Wednesday, October 29, 2014

The frustration and joy of untranslatability



If you want to read a good book about Being, read Prose of the World by the French philosopher Maurice Merleau-Ponty. For him Being can only be understood as the “expression” of something, whether it’s meaning expressed in language or physical things expressed in our perceptual experience. Things are never things “in themselves” regardless of me looking at them or thinking about them. Not because the world is my invention, but because a “thing” always, always implies some kind of “access” to this thing. Whether you want it or not: being is always expression of being.

Expression here must not be seen as the “presentation” of a fully transparent meaning. Because just like the things we perceive in the perceptible world, even the meaning of words is never fully expressed. The tree I see can never be totally present to me because there are always a visual perspective and the “thickness” of the perceptual experience that make a total picture of the object impossible. The same goes for the meaning of words, which can never be fully captured even if you think you can. Let me show you this with an example.

You can jump from one language to another but those who speak several languages know that there’s always something you lose on the way, something you just can’t translate. For example I can get frustrated over the fact that in English and in Dutch you cannot take “du recul” and you cannot “assumer” a decision. Of course there are ways to express this by saying respectively that you take “distance” from the situation and that you “take responsibility” for a decision. But when you speak both English and French you will understand me exactly and vividly when I say that these solutions don’t quite cover the meaning of the original expressions in French.

This untranslatability is due to the fact that meaning is not something purely intellectual that a language points at. Meaning is rather something that sticks to the very “body” of the words as you read or pronounce them. That’s why I cannot fully translate the French expressions "prendre du recul" and "assumer une décision": to convey their meaning I have to perform the expressive act of pronouncing the French words “je prends du recul” and “j’assume!”. 

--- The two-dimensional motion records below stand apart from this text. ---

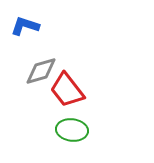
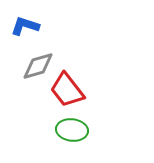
gray diamond: moved 3 px left, 5 px up
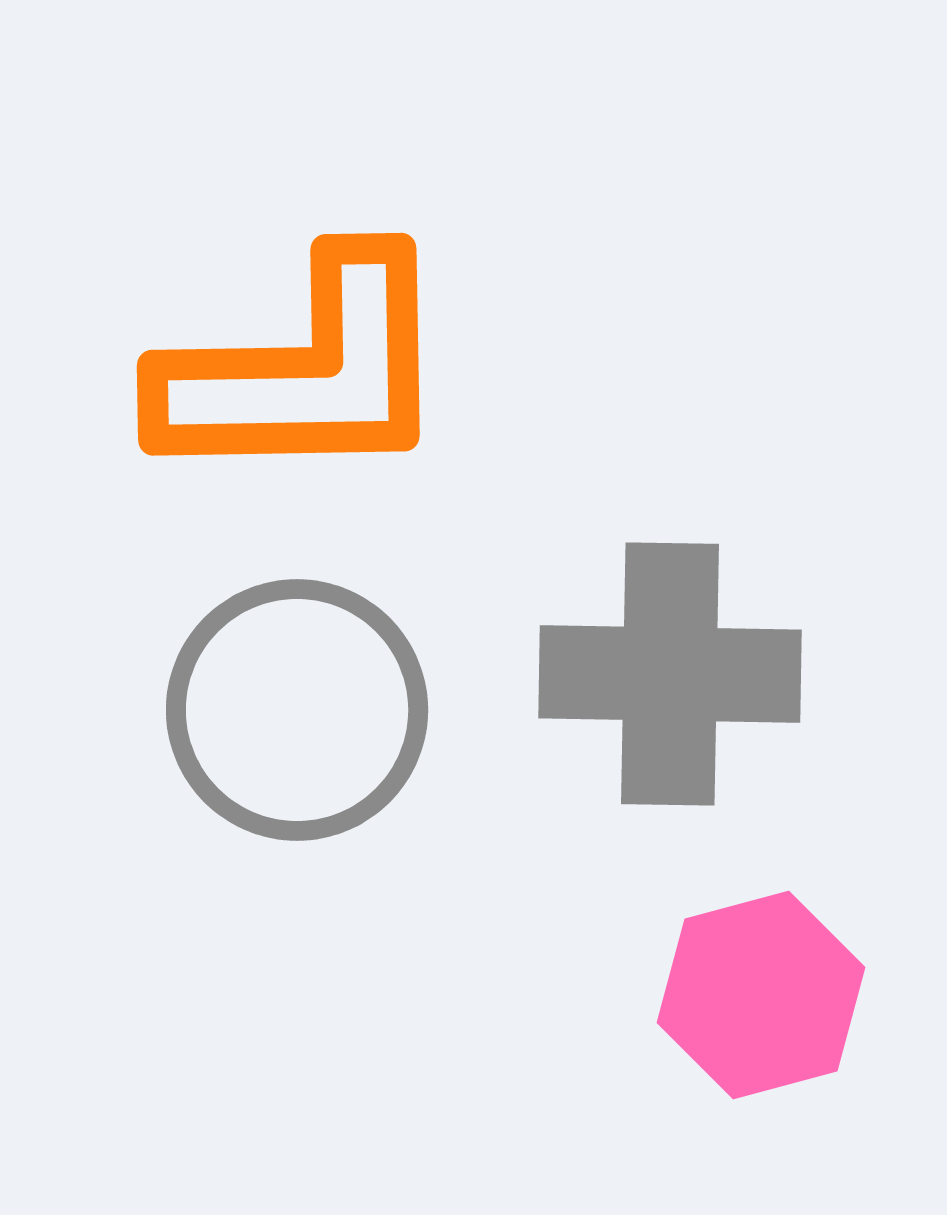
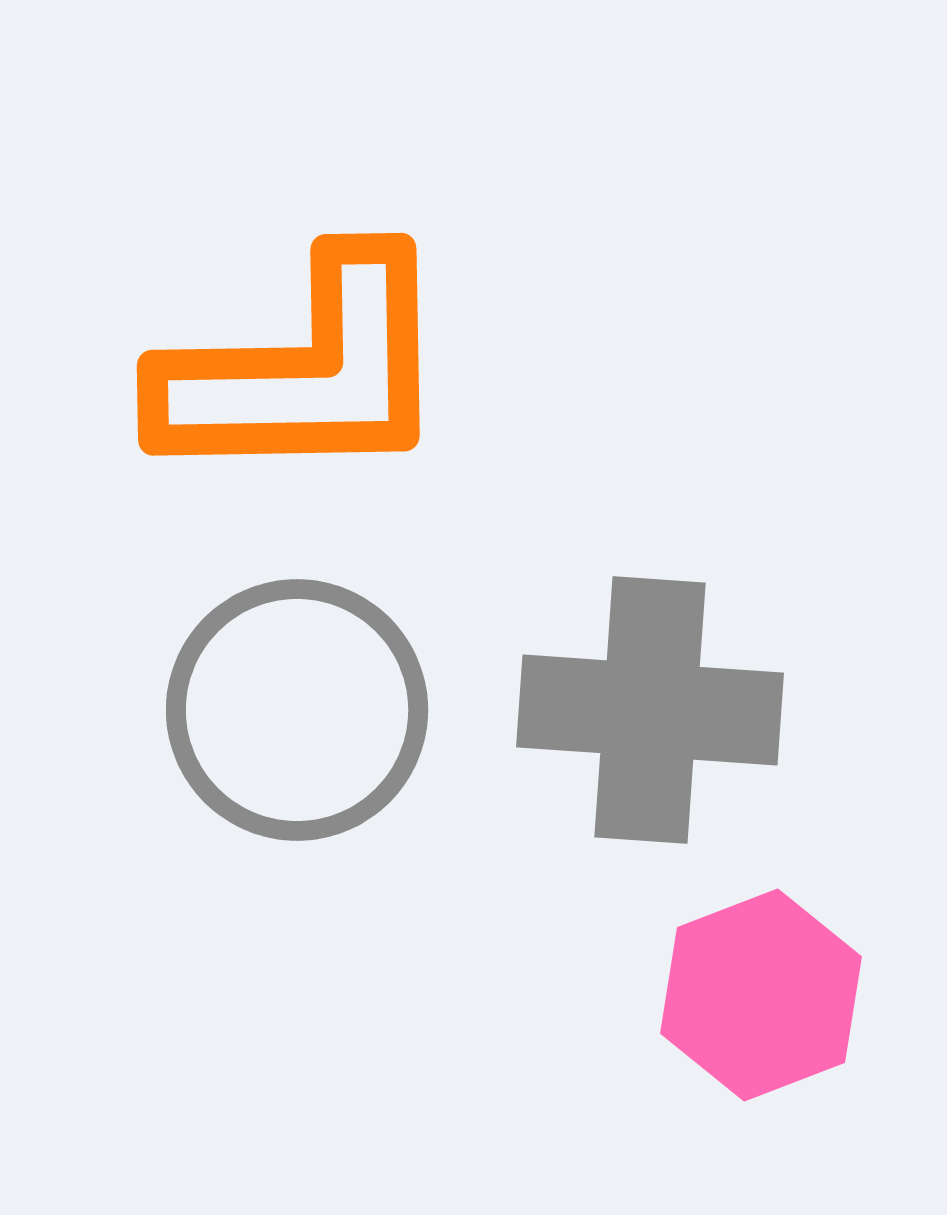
gray cross: moved 20 px left, 36 px down; rotated 3 degrees clockwise
pink hexagon: rotated 6 degrees counterclockwise
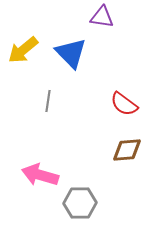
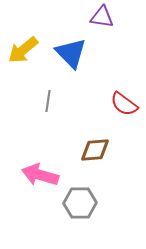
brown diamond: moved 32 px left
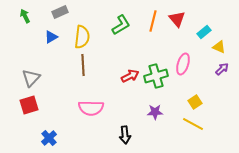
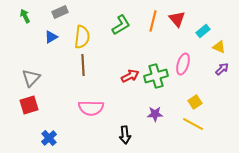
cyan rectangle: moved 1 px left, 1 px up
purple star: moved 2 px down
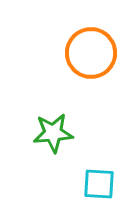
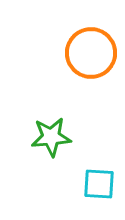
green star: moved 2 px left, 4 px down
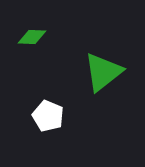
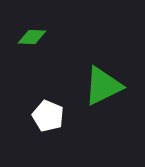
green triangle: moved 14 px down; rotated 12 degrees clockwise
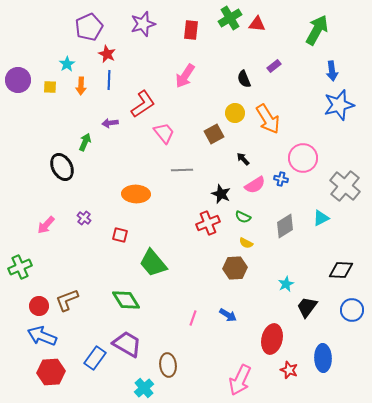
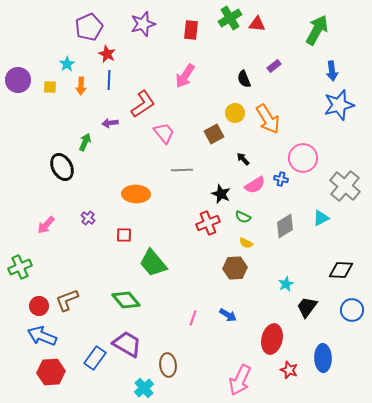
purple cross at (84, 218): moved 4 px right
red square at (120, 235): moved 4 px right; rotated 14 degrees counterclockwise
green diamond at (126, 300): rotated 8 degrees counterclockwise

This probably also explains why I like these expressions so much: they make me literally feel “richer” linguistically speaking. They give me access to a meaning – to an expressive engagement with other French speakers I must say –that I can’t even access in my native language. That’s quite an experience: it feels like you’re able to taste totally new tastes your tong couldn’t taste before. My challenge is to accept that this new French taste can be tasted only with the French tong and not with the Dutch or English ones. Did I ever speak about frustration by the way?